Soon-to-be Ipswich mayor Teresa Harding said waste management was likely to be high on the new council’s agenda over coming weeks and months.
“This latest announcement from the State Government allows us to discuss policies with a degree of certainty for the immediate future,” Ms Harding said.
The Queensland Government announced on Friday that waste protections in Ipswich that were due to expire in the next week have been extended for a further two years.
These measures will maintain the State Government’s temporary local planning instrument (TLPI) that covers the Swanbank/New Chum areas, and Ipswich City Council’s TLPI for the Ebenezer/Willowbank/Jeebropilly areas.
Ms Harding said the new council will be keen to consult with the public about waste management issues and to receive community feedback.
“The TLPIs provide the council and the community with a safety net when attempting to ensure a safe and healthy environment for residents and ratepayers, so this is a positive step,” she said.
“Once we’re formally declared and sworn in, I look forward to discussing a positive waste management plan under advice from people around me who have a high level of expertise. I’ll then be discussing this advice with new members of council.”
Member elect for Bundamba Lance McCallum said the TLPIs will provide more certainty to the Ipswich community.
“The existing TLPIs are effective, so it’s vital we continue to regulate what can and cannot occur in these areas,” Mr McCallum said.
“I know how important the issue of waste management is to our community, which is why I got straight onto the Planning Minister this week to ensure existing protections were extended.
“The TLPIs continue the introduction of the 750-metre buffer zone from existing, approved or planned residential areas.
“They also ensure elements of council’s current planning scheme relating to waste activities in these areas remain suspended while council finalise a new planning scheme.”

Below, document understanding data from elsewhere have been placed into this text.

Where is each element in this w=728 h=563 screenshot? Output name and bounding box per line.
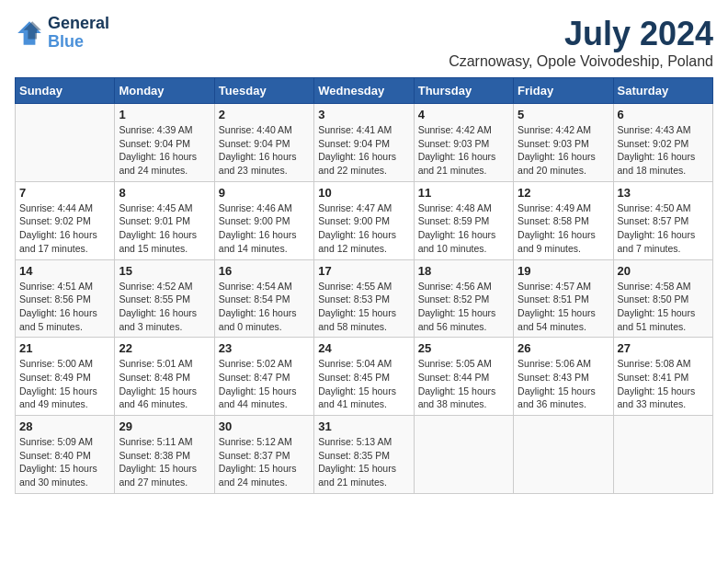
day-info: Sunrise: 5:02 AM Sunset: 8:47 PM Dayligh… [219,357,310,411]
day-number: 24 [318,341,409,355]
day-cell: 14Sunrise: 4:51 AM Sunset: 8:56 PM Dayli… [16,259,115,338]
day-info: Sunrise: 4:46 AM Sunset: 9:00 PM Dayligh… [219,201,310,256]
day-info: Sunrise: 5:01 AM Sunset: 8:48 PM Dayligh… [119,357,210,411]
day-info: Sunrise: 4:44 AM Sunset: 9:02 PM Dayligh… [19,201,110,256]
week-row-1: 1Sunrise: 4:39 AM Sunset: 9:04 PM Daylig… [16,104,713,182]
day-info: Sunrise: 4:56 AM Sunset: 8:52 PM Dayligh… [418,280,509,334]
column-header-wednesday: Wednesday [314,78,414,104]
column-header-friday: Friday [514,78,613,104]
day-number: 25 [418,341,509,355]
day-number: 2 [219,108,310,121]
day-info: Sunrise: 4:42 AM Sunset: 9:03 PM Dayligh… [518,123,609,178]
column-header-tuesday: Tuesday [214,78,313,104]
logo: General Blue [15,15,109,52]
day-number: 20 [618,264,709,278]
day-cell: 19Sunrise: 4:57 AM Sunset: 8:51 PM Dayli… [514,259,613,338]
day-info: Sunrise: 4:48 AM Sunset: 8:59 PM Dayligh… [418,201,509,256]
day-cell: 12Sunrise: 4:49 AM Sunset: 8:58 PM Dayli… [514,181,613,259]
week-row-4: 21Sunrise: 5:00 AM Sunset: 8:49 PM Dayli… [16,338,713,416]
day-cell: 17Sunrise: 4:55 AM Sunset: 8:53 PM Dayli… [314,259,414,338]
day-cell: 16Sunrise: 4:54 AM Sunset: 8:54 PM Dayli… [214,259,313,338]
logo-line1: General [48,15,109,33]
day-info: Sunrise: 4:50 AM Sunset: 8:57 PM Dayligh… [618,201,709,256]
day-cell: 6Sunrise: 4:43 AM Sunset: 9:02 PM Daylig… [613,104,712,182]
day-cell: 11Sunrise: 4:48 AM Sunset: 8:59 PM Dayli… [414,181,513,259]
day-cell: 31Sunrise: 5:13 AM Sunset: 8:35 PM Dayli… [314,416,414,494]
location-title: Czarnowasy, Opole Voivodeship, Poland [449,53,713,70]
day-number: 31 [318,419,409,433]
column-header-sunday: Sunday [16,78,115,104]
day-info: Sunrise: 5:08 AM Sunset: 8:41 PM Dayligh… [618,357,709,411]
day-cell: 24Sunrise: 5:04 AM Sunset: 8:45 PM Dayli… [314,338,414,416]
header-row: SundayMondayTuesdayWednesdayThursdayFrid… [16,78,713,104]
page-header: General Blue July 2024 Czarnowasy, Opole… [15,15,713,70]
day-number: 29 [119,419,210,433]
day-cell: 18Sunrise: 4:56 AM Sunset: 8:52 PM Dayli… [414,259,513,338]
day-info: Sunrise: 4:39 AM Sunset: 9:04 PM Dayligh… [119,123,210,178]
day-number: 23 [219,341,310,355]
column-header-saturday: Saturday [613,78,712,104]
day-cell: 2Sunrise: 4:40 AM Sunset: 9:04 PM Daylig… [214,104,313,182]
day-info: Sunrise: 4:58 AM Sunset: 8:50 PM Dayligh… [618,280,709,334]
day-number: 26 [518,341,609,355]
day-info: Sunrise: 5:06 AM Sunset: 8:43 PM Dayligh… [518,357,609,411]
day-number: 12 [518,186,609,200]
day-info: Sunrise: 4:52 AM Sunset: 8:55 PM Dayligh… [119,280,210,334]
day-cell: 29Sunrise: 5:11 AM Sunset: 8:38 PM Dayli… [115,416,214,494]
day-number: 3 [318,108,409,121]
day-cell: 15Sunrise: 4:52 AM Sunset: 8:55 PM Dayli… [115,259,214,338]
day-info: Sunrise: 4:43 AM Sunset: 9:02 PM Dayligh… [618,123,709,178]
day-cell: 20Sunrise: 4:58 AM Sunset: 8:50 PM Dayli… [613,259,712,338]
day-cell: 13Sunrise: 4:50 AM Sunset: 8:57 PM Dayli… [613,181,712,259]
day-cell: 25Sunrise: 5:05 AM Sunset: 8:44 PM Dayli… [414,338,513,416]
day-cell [414,416,513,494]
day-info: Sunrise: 4:47 AM Sunset: 9:00 PM Dayligh… [318,201,409,256]
day-number: 4 [418,108,509,121]
day-number: 11 [418,186,509,200]
day-cell: 9Sunrise: 4:46 AM Sunset: 9:00 PM Daylig… [214,181,313,259]
day-cell [16,104,115,182]
day-info: Sunrise: 4:54 AM Sunset: 8:54 PM Dayligh… [219,280,310,334]
day-cell: 7Sunrise: 4:44 AM Sunset: 9:02 PM Daylig… [16,181,115,259]
day-number: 18 [418,264,509,278]
logo-icon [15,18,44,48]
day-number: 5 [518,108,609,121]
day-info: Sunrise: 5:05 AM Sunset: 8:44 PM Dayligh… [418,357,509,411]
day-cell [613,416,712,494]
day-number: 30 [219,419,310,433]
day-info: Sunrise: 4:49 AM Sunset: 8:58 PM Dayligh… [518,201,609,256]
day-cell: 28Sunrise: 5:09 AM Sunset: 8:40 PM Dayli… [16,416,115,494]
day-info: Sunrise: 4:41 AM Sunset: 9:04 PM Dayligh… [318,123,409,178]
week-row-5: 28Sunrise: 5:09 AM Sunset: 8:40 PM Dayli… [16,416,713,494]
day-cell: 8Sunrise: 4:45 AM Sunset: 9:01 PM Daylig… [115,181,214,259]
day-number: 17 [318,264,409,278]
day-info: Sunrise: 5:13 AM Sunset: 8:35 PM Dayligh… [318,435,409,489]
day-cell: 1Sunrise: 4:39 AM Sunset: 9:04 PM Daylig… [115,104,214,182]
column-header-monday: Monday [115,78,214,104]
column-header-thursday: Thursday [414,78,513,104]
week-row-2: 7Sunrise: 4:44 AM Sunset: 9:02 PM Daylig… [16,181,713,259]
week-row-3: 14Sunrise: 4:51 AM Sunset: 8:56 PM Dayli… [16,259,713,338]
day-info: Sunrise: 5:11 AM Sunset: 8:38 PM Dayligh… [119,435,210,489]
day-cell: 27Sunrise: 5:08 AM Sunset: 8:41 PM Dayli… [613,338,712,416]
day-number: 6 [618,108,709,121]
logo-text: General Blue [48,15,109,52]
day-cell: 22Sunrise: 5:01 AM Sunset: 8:48 PM Dayli… [115,338,214,416]
day-info: Sunrise: 5:00 AM Sunset: 8:49 PM Dayligh… [19,357,110,411]
day-number: 7 [19,186,110,200]
day-number: 15 [119,264,210,278]
day-cell: 3Sunrise: 4:41 AM Sunset: 9:04 PM Daylig… [314,104,414,182]
day-number: 13 [618,186,709,200]
day-info: Sunrise: 4:40 AM Sunset: 9:04 PM Dayligh… [219,123,310,178]
day-cell: 30Sunrise: 5:12 AM Sunset: 8:37 PM Dayli… [214,416,313,494]
day-cell: 10Sunrise: 4:47 AM Sunset: 9:00 PM Dayli… [314,181,414,259]
day-cell: 26Sunrise: 5:06 AM Sunset: 8:43 PM Dayli… [514,338,613,416]
day-info: Sunrise: 4:45 AM Sunset: 9:01 PM Dayligh… [119,201,210,256]
day-number: 28 [19,419,110,433]
day-info: Sunrise: 5:12 AM Sunset: 8:37 PM Dayligh… [219,435,310,489]
calendar-table: SundayMondayTuesdayWednesdayThursdayFrid… [15,77,713,494]
day-number: 21 [19,341,110,355]
day-cell: 23Sunrise: 5:02 AM Sunset: 8:47 PM Dayli… [214,338,313,416]
day-number: 14 [19,264,110,278]
day-info: Sunrise: 4:55 AM Sunset: 8:53 PM Dayligh… [318,280,409,334]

Minister for Planning Cameron Dick said the TLPIs will give the Ipswich community and the development industry certainty when it comes to waste in Ipswich.
“The Queensland Government will work closely with the new Ipswich City Council to have the provisions incorporated into its updated planning scheme,” Mr Dick said.
“This will give permanent effect to the waste protections we’ve put in place.”
The TLPIs will be in place for up to two years, during which time council is expected to have a new planning scheme in place to incorporate the provisions of the TLPIs.
At the last full council meeting on 24 March before the return of elected representation, interim administrator Steve Greenwood passed a two-year extension on TLPI 2, which was set to expire next month.
General Manager of Planning and Regulatory Services Peter Tabulo said the minister had recently moved to formalise the extension of the government’s TLPI 1 and council’s TLPI 2 because of council being in caretaker mode ahead of the local government elections.
TLPI 2 regulates waste activity uses in the Ebenezer/Willowbank/Jeebropilly area.
Both 1 and 2 ensure that the regionally significant economic area of Swanbank/New Chum and Ebenezer/Willowbank/Jeebropilly are appropriately regulated to protect existing, approved or planned residential and other sensitive receiving land uses from adverse impacts associated with waste activity uses.
“The content of both TlPIs is the same, there is no changing of any details in any way. This is just procedural … to ensure the continuation of the current regulatory framework during the caretaker period for local government elections and into the initial period of the new council administration,” Mr Tabulo said.